Check Homework on Partial Differential Wave Equation

[roldy]

Homework Statement

Consider the partial differential equation

$$u_{xx}-3u_{xt}-4u_{tt}=0$$

(a) Find the general solution of the partial differential equation in the xt-plane, if possible.
(b) Find the solution of the partial differential equation that satisfies
$$u(x,0)=x^3$$ and $$u_t(x,0)=-3x^2$$ for $$-\infty<x<\infty$$

Homework Equations

The Attempt at a Solution

(a)

$$\left(\frac{\partial^2}{\partial x^2}-\frac{3\partial^2}{\partial x\partial t}-\frac{4\partial^2}{\partial t^2}\right)u=0$$

*
$$\left(\frac{\partial}{\partial x}+\frac{\partial}{\partial t}\right)\left(\frac{\partial}{\partial x}-\frac{4\partial}{\partial t}\right)u=0$$

Set the coefficients equal to a variable...

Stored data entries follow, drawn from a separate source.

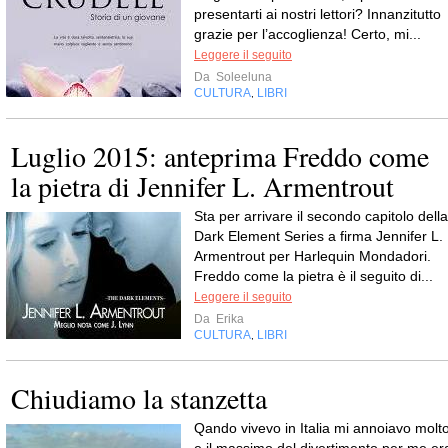
presentarti ai nostri lettori? Innanzitutto
grazie per l’accoglienza! Certo, mi...
Leggere il seguito
Da
Soleeluna
CULTURA
LIBRI
,
Luglio 2015: anteprima Freddo come
la pietra di Jennifer L. Armentrout
Sta per arrivare il secondo capitolo della
Dark Element Series a firma Jennifer L.
Armentrout per Harlequin Mondadori.
Freddo come la pietra è il seguito di...
Leggere il seguito
Da
Erika
CULTURA
LIBRI
,
Chiudiamo la stanzetta
Qando vivevo in Italia mi annoiavo molto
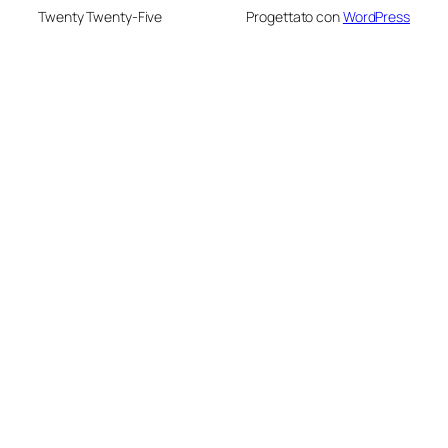
Twenty Twenty-Five
Progettato con
WordPress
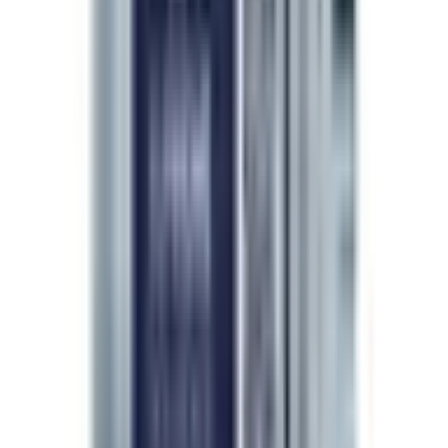
Socia de marca
El aval de una médica
La elección de médicos de belleza
en todo el mundo.
“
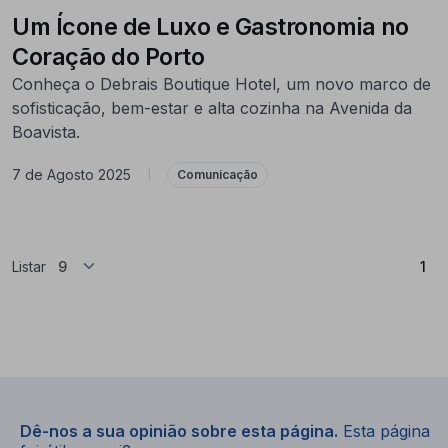
Um Ícone de Luxo e Gastronomia no
Coração do Porto
Conheça o Debrais Boutique Hotel, um novo marco de
sofisticação, bem-estar e alta cozinha na Avenida da
Boavista.
7 de Agosto 2025
|
Comunicação
(At
Listar
1
Dê-nos a sua opinião sobre esta página.
Esta página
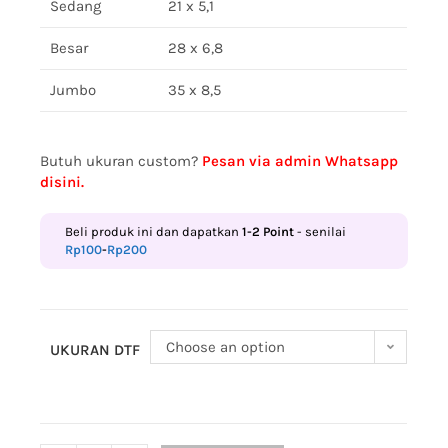
Sedang
21 x 5,1
Besar
28 x 6,8
Jumbo
35 x 8,5
Butuh ukuran custom?
Pesan via admin Whatsapp
disini.
Beli produk ini dan dapatkan
1-2
Point
- senilai
Rp
100
-
Rp
200
Choose an option
UKURAN DTF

$$\alpha=1, \beta=1, \gamma=1, \delta=-4$$

$$\zeta=\beta{x}-\alpha{t}=x-t$$
$$\eta=\delta{x}-\gamma{t}=-4x-t$$

$$\frac{\partial v}{\partial x}=\frac{\partial v}{\partial \zeta}\frac{\partial \zeta}{\partial x}+\frac{\partial v}{\partial \eta}\frac{\partial \eta}{\partial x}=\frac{\partial v}{\partial \zeta}-\frac{4\partial v}{\partial \eta}$$

$$\frac{\partial v}{\partial t}=\frac{\partial v}{\partial \zeta}\frac{\partial \zeta}{\partial t}+\frac{\partial v}{\partial \eta}\frac{\partial \eta}{\partial t}=\frac{-\partial v}{\partial \zeta}-\frac{\partial v}{\partial \eta}$$

So now substitute these two differentials into *
$$\left[\left(\frac{\partial}{\partial \zeta}-\frac{4\partial}{\partial \eta}\right)+\left(\frac{-\partial}{\partial \zeta}-\frac{\partial}{\partial \eta}\right)\right]\left[\left(\frac{\partial}{\partial \zeta}-\frac{4\partial}{\partial \eta}\right)-\left(\frac{-4\partial}{\partial \zeta}-\frac{4\partial}{\partial \eta}\right)\right]u=0$$

$$\left(\frac{-4\partial}{\partial \eta}-\frac{\partial}{\partial \eta}\right)\left(\frac{\partial}{\partial \zeta}+\frac{4\partial}{\partial \zeta}\right)u=0$$

$$\left(\frac{-5\partial}{\partial \eta}\right)\left(\frac{5\partial}{\partial \zeta}\right)u=0$$

$$\frac{\partial}{\partial \eta}\left(\frac{\partial u}{\partial \zeta}\right)=0$$

Let $$h(\zeta)=\frac{\partial u}{\partial \zeta}$$

So now integrate with respect to $$\zeta$$ holding $$\eta$$ fixed.

$$u=\int h(\zeta)d\zeta + g(\eta)=f(\zeta)+g(\eta)$$

Substitute back in for $$\zeta$$ and $$\eta$$...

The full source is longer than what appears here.